- PROMPT -
Without including any pictures, copy each entry below exactly.

***** AVAILABLE RECORDS

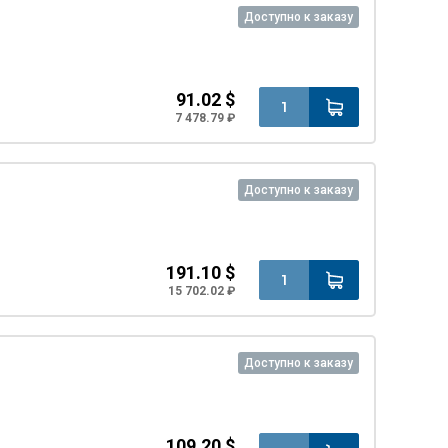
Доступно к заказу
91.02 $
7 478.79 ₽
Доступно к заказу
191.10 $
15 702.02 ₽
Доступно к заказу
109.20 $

**********

- OUTPUT FOR THIS EXERCISE -
Доступно к заказу
91.02 $
7 478.79 ₽
Доступно к заказу
191.10 $
15 702.02 ₽
Доступно к заказу
109.20 $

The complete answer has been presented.